There is the now-famous, or rather infamous, backstory of how he and Seng rented their hobby store in Bras Basah Complex for one month using money meant for Seng’s polytechnic school semester. Ang himself dropped out of his mechanical engineering class at Ngee Ann Polytechnic after two years.
While neither brother is art-trained, they earned a huge following among their customers when they started airbrushing anime figurines to stand out from other hobby shops at that time. As a result of their high quality work, they had a year-long waiting list of fanboys who wanted them to paint their figurines. These customers then encouraged the duo to turn to licensing.
Storytelling through quality collectibles is his key to success
When asked how he was able to woo Disney successfully, Ang attributes this to his storytelling capability and the quality of his products. Captain America, his first figurine for Disney, he says, “changed the collectible scene by modernising superheroes”. That award-winning piece still stands proudly at the reception of XM’s concept store.
Even now, he doesn’t simply design and produce a figurine of, say, Batman.
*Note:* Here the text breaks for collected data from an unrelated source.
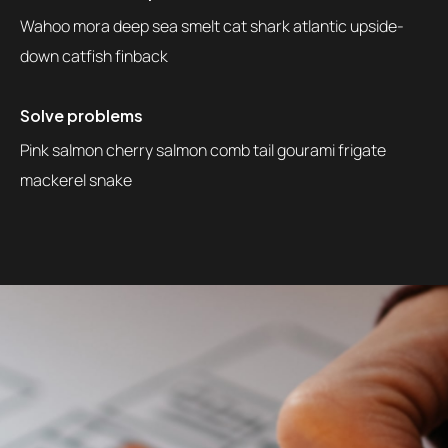
Wahoo mora deep sea smelt cat shark atlantic upside-
down catfish finback
Solve problems
Pink salmon cherry salmon comb tail gourami frigate
mackerel snake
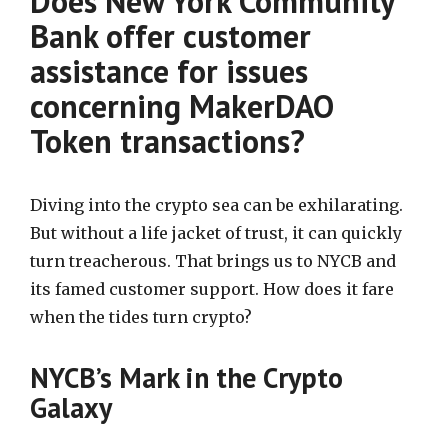
Does New York Community
Bank offer customer
assistance for issues
concerning MakerDAO
Token transactions?
Diving into the crypto sea can be exhilarating.
But without a life jacket of trust, it can quickly
turn treacherous. That brings us to NYCB and
its famed customer support. How does it fare
when the tides turn crypto?
NYCB’s Mark in the Crypto
Galaxy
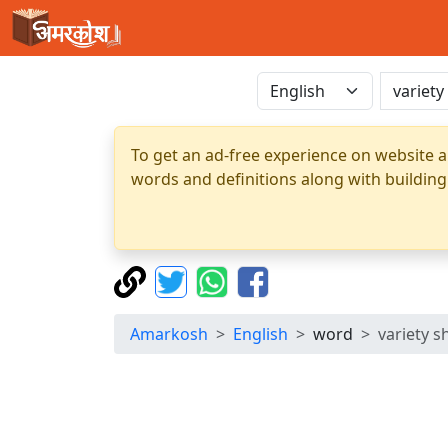
To get an ad-free experience on website a
words and definitions along with building
Amarkosh
English
word
variety 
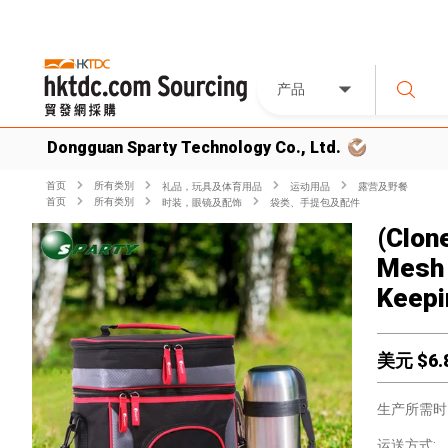
产品
Dongguan Sparty Technology Co., Ltd.
首页
所有类別
礼品，玩具及体育用品
运动用品
露营及野餐
首页
所有类別
时装，眼镜及配饰
袋类、手提包及配件
(Clon
Mesh 
Keepi
美元 $
6.
生产所需时
运送方式:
One of the more elaborate dioramas on display at XM shows Batman surrounded by all his arch enemies, from The Penguin to The Joker. It is a scene that could very well be a nightmare in which Bruce Wayne finds himself.
Following Disney, XM acquired its DC Comics statue collectibles licence under Warner Bros. Consumer Products (WBCP). In a rare move, XM was given creative license to co-create the Batman Samurai line with WBCP featuring Batman characters in a never-seen-before Japanese samurai setting and launching entirely new designs like Batman Shogun and Joker Orochi.
Ang has since collaborated with WBCP in more unusual, groundbreaking ways. As an example, XM recently launched The Great Gatsby Collection, a series of single cask selections of Scotch whisky and cognac in Art Deco film-inspired packaging designed by the XM team.
Collectibles can be an art form
He hopes to expand into the lifestyle space as this will open up opportunities for his team to be more creative.
“In the 90s, hobby shops were viewed as places for hobbies, rather than for art. Through XM Studio’s works, we’ve shown that statue collectibles are also an art form — one that tells a story creatively through craftsmanship and skills such as sketching, 3D sculpting, engineering and painting,” says Ang. “We hope to encourage youths to develop an appreciation for art and design.”
What is Ang’s favourite comic character? “Doraemon,” he says with a childlike grin.
While XM has coveted licences from Disney, Warner Bros. Hasbro, Godzilla, Ultraman and Sanrio, he hasn’t approached the Doraemon team yet. “I have a Doraemon poster in my office that I look at every day, but I never feel the urge to knock on the doors of the Doraemon offices. I love Doraemon so much that I want to keep my work and that separate. I mean, I like to eat, but that doesn’t mean I want to be a chef. I guess I don’t want to spoil the feeling of having a first love.”